Kamila Shamsie's novel won the 2018 Women's Prize for Fiction - you can read Ms McLaughlin's post on the prize, and review of another of the shortlisted novels here - and deservedly so. It's a novel that spans three continents, as Shamsie re-works a story from the classical past (Sophocles's Antigone) in a contemporary context, exploring themes of ethical conflict, love, loyalty and catastrophic parenting along the way.
The story centres on the children of two fathers, Adil Pasha and Karamat Lone. Pasha is a charming and feckless drifter who abandons his family in the UK to fight overseas. His absence haunts his children, the stoical, intelligent Isma, and her twin siblings - adored younger brother Parvaiz, and beautiful, subversive Aneeka.
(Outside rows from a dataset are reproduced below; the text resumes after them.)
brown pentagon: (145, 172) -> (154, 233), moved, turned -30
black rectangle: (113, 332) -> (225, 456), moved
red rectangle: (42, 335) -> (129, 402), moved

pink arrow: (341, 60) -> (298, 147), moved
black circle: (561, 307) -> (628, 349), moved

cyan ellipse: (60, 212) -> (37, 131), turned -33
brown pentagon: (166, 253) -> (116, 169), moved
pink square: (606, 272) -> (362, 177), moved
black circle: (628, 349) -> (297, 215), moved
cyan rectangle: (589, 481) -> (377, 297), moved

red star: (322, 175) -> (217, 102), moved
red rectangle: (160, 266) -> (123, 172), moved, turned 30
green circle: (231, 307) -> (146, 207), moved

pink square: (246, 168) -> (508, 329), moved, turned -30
It's Aneeka with whom Isma has already practised her airport security Q&A, and who suggests 'if they ask you about the Queen, just say, "As an Asian I have to admire her colour palette." It's important to show at least a tiny bit of contempt for the whole process.' Gentle Parvaiz lacks his sister's self-possession: his yearning for the love of the father who deserted him is heart-breaking, although the steps he takes to earn it are horrifying.
Karamat Lone, on the other hand, is both doting father, and a driven and ambitious politician, who becomes Britain's first Muslim Home Security - the 'Lone Wolf. Mr British Values. Mr Strong on Security. Mr Striding Away from Muslimness', as the press put it. His pampered, privileged son Eammon lives in his father's shadow, desperate to please him but paralysed by an inability to live up to his father's achievements.
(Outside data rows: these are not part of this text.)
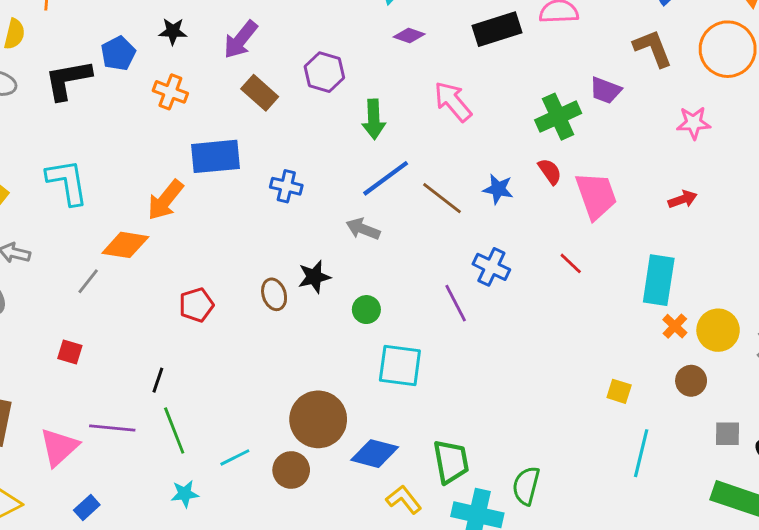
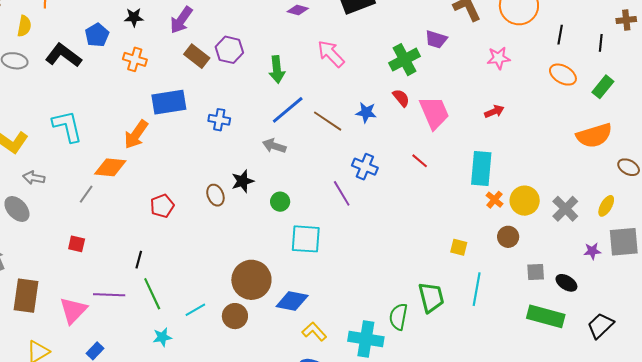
purple hexagon: (324, 72) -> (229, 50), moved
black L-shape: (68, 80) -> (63, 55), turned 51
green trapezoid: (451, 462) -> (431, 297), moved

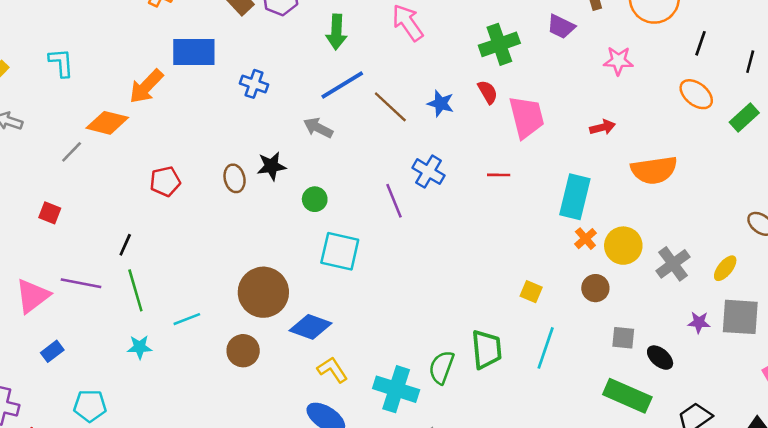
purple trapezoid: (436, 39) -> (561, 26), moved
cyan L-shape: (67, 126) -> (61, 63), size x0.7
orange semicircle: (594, 136) -> (654, 170), moved
red line: (420, 161) -> (499, 175), turned -48
brown circle: (235, 316) -> (243, 351), moved

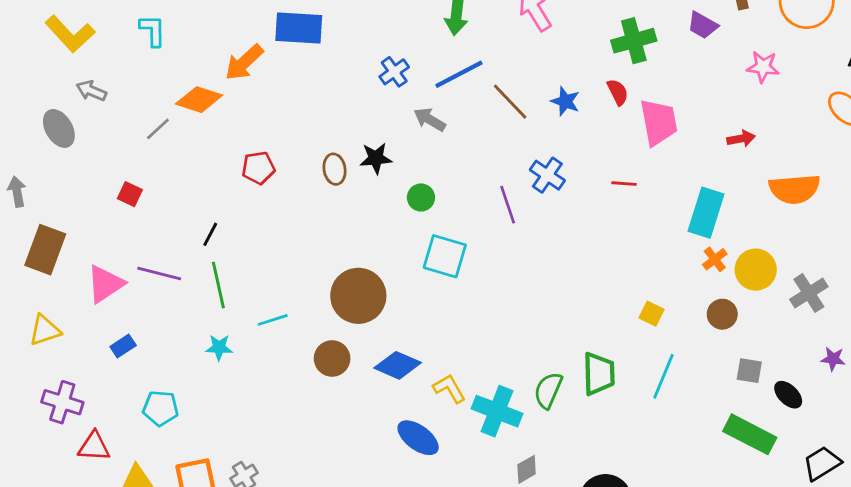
blue cross: (254, 84) -> (394, 72), moved, turned 32
blue diamond: (310, 327) -> (398, 365), moved
yellow L-shape: (332, 370) -> (449, 389), moved

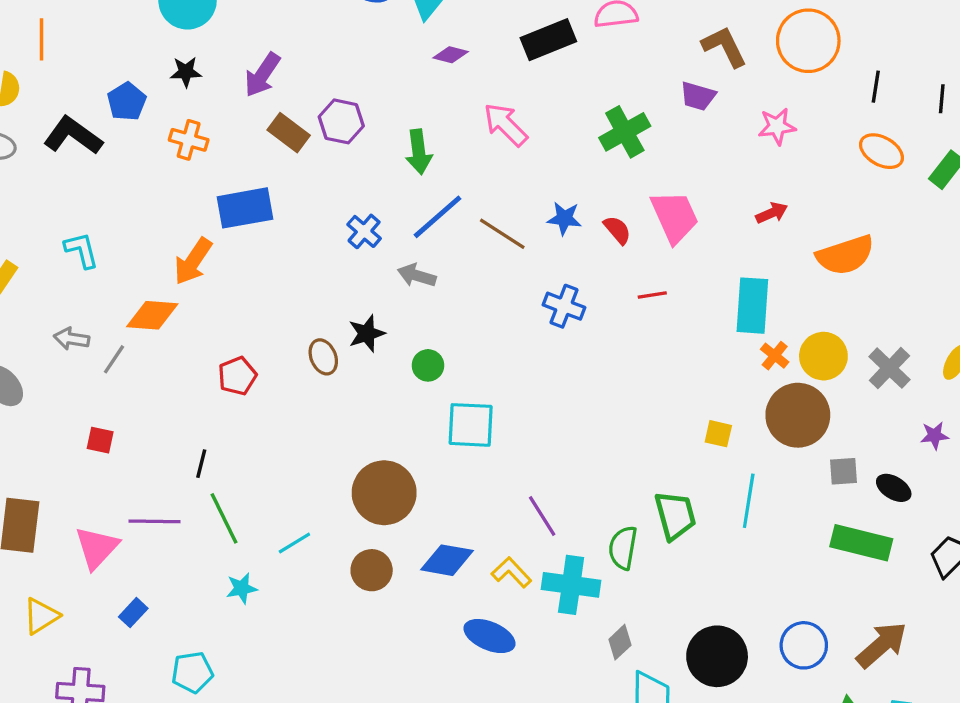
gray arrow: (91, 91) -> (72, 339), moved
red semicircle: (618, 92) -> (617, 230), moved
purple line: (508, 205) -> (542, 516), moved
brown circle: (722, 314) -> (798, 415), size x1.8

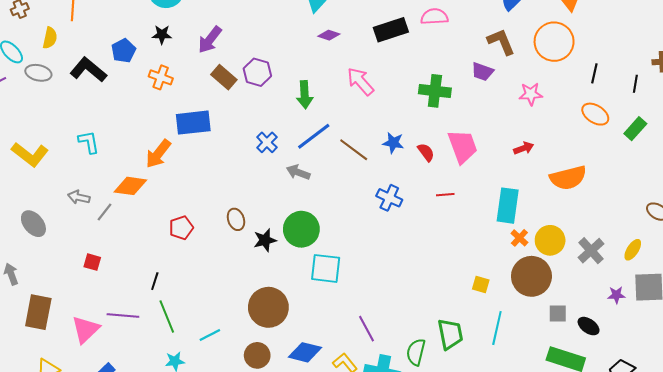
green cross: (625, 132) -> (435, 91), turned 32
black star: (367, 334) -> (265, 240), moved
green circle: (428, 365) -> (301, 229), size x1.8

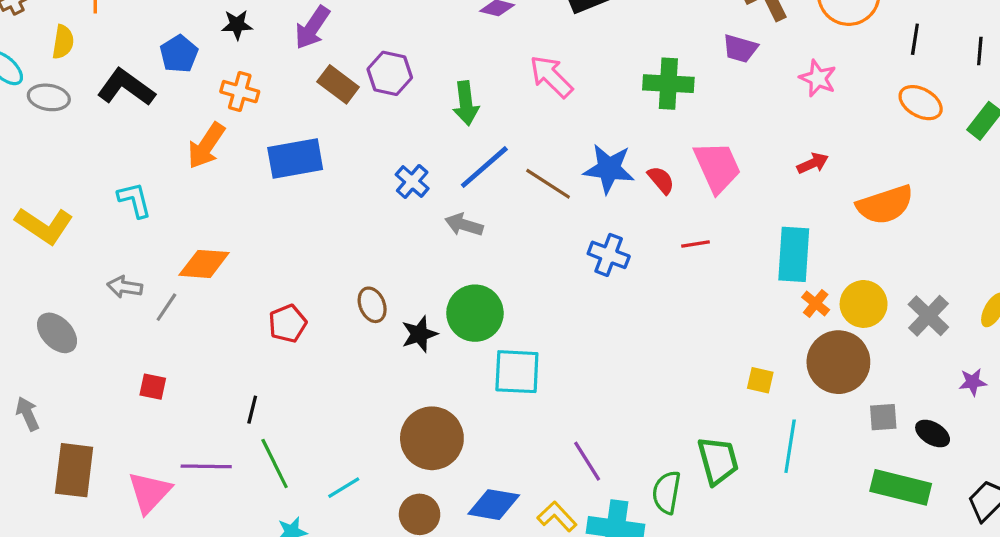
pink star: (531, 94) -> (818, 78), turned 30
blue star: (393, 143) -> (609, 169), size x1.5
orange arrow: (158, 154) -> (206, 146), moved

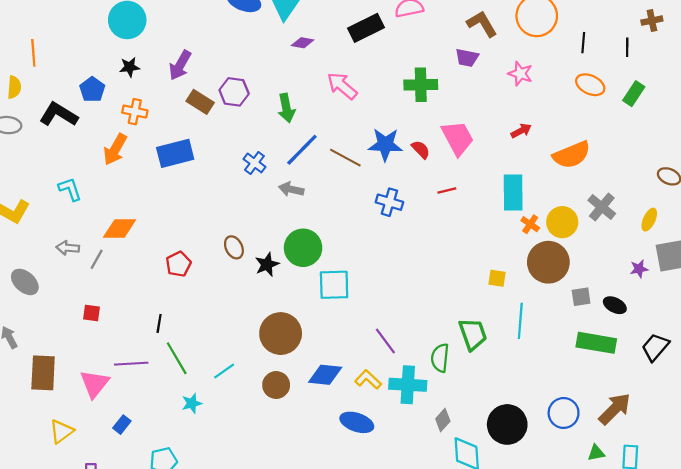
gray cross: (928, 316) -> (602, 207), moved

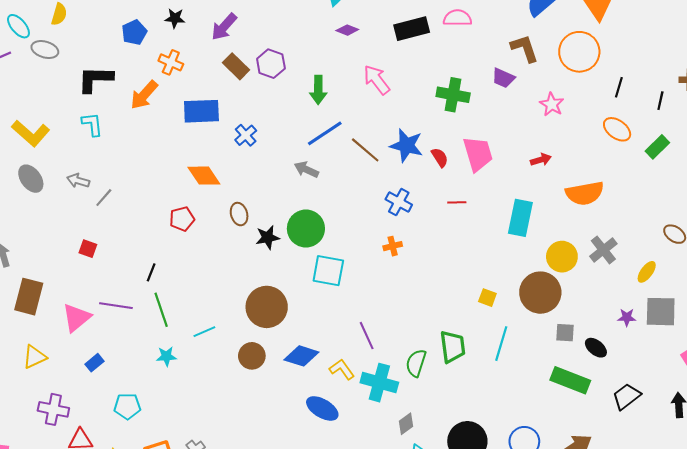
black L-shape: (59, 114) -> (95, 79), moved, turned -42
blue cross: (254, 163) -> (246, 135), moved
orange cross: (530, 224) -> (393, 246), moved, turned 30
orange diamond: (120, 228) -> (204, 176), moved, turned 44
gray ellipse: (25, 282) -> (31, 179), moved

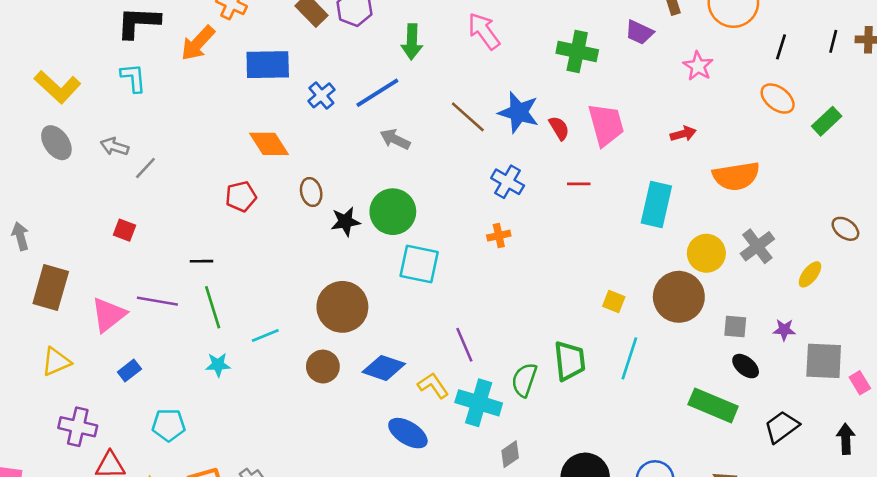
black line: (660, 101) -> (833, 41), moved
blue line: (325, 133) -> (377, 93), moved
black line: (151, 272) -> (202, 261), turned 66
gray square: (661, 312) -> (824, 361), moved
gray square: (565, 333) -> (735, 326), moved

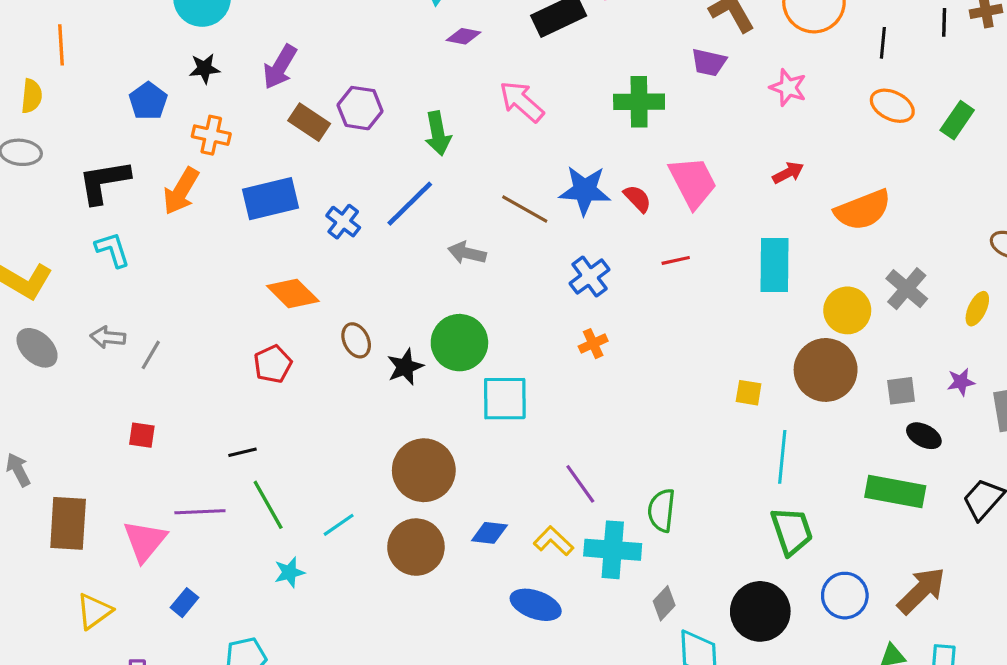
gray arrow: (395, 139) -> (467, 253), moved
blue cross: (508, 182) -> (590, 277), turned 36
green trapezoid: (570, 361) -> (792, 531), moved
brown circle: (323, 367) -> (416, 547), size x1.4
blue diamond: (384, 368) -> (489, 533), size x0.7

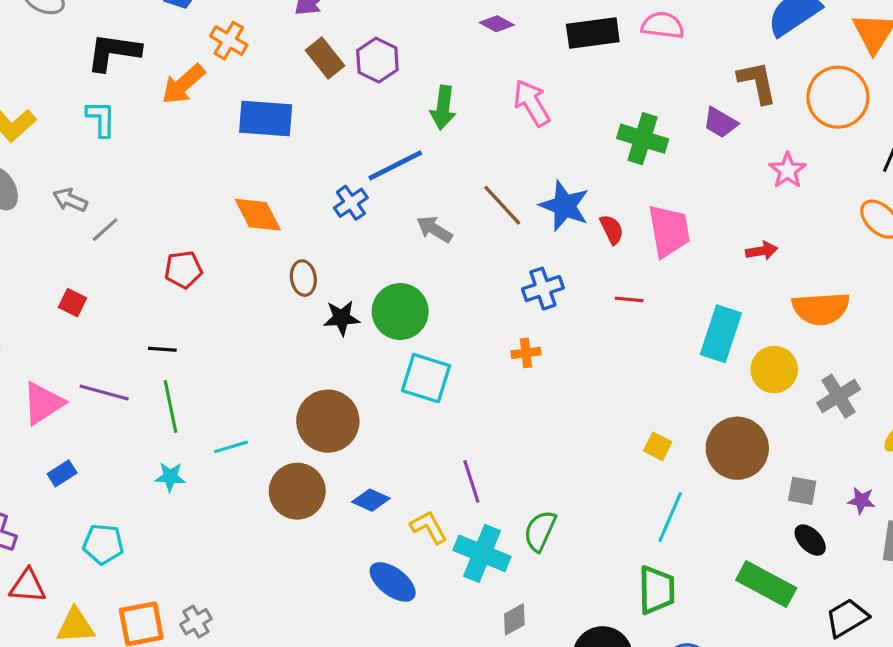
blue cross: (343, 222) -> (351, 203), moved
yellow circle: (847, 310) -> (774, 370), moved
red pentagon: (273, 364) -> (183, 270), moved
The children's lives collide and intertwine in a gripping and powerful story, full of action and drama, together with some scathing swipes at contemporary Britain and its values, and the distortions of its media, both the mainstream press and the Twittersphere. Shamsie shares the story-telling between the characters, a clever technique which allows the reader to understand them and their point of view in ways they seem incapable of understanding each other. It also means the plot takes shape by stealth - the reader has to work out what's happening, and piece things together as each character lets details slip. Even if you know the story of Antigone, or start to intuit where things are heading, you will be surprised by what happens. Shamsie never passes judgement or takes sides: you end up feeling that everyone is right - and everyone is wrong. Highly recommended.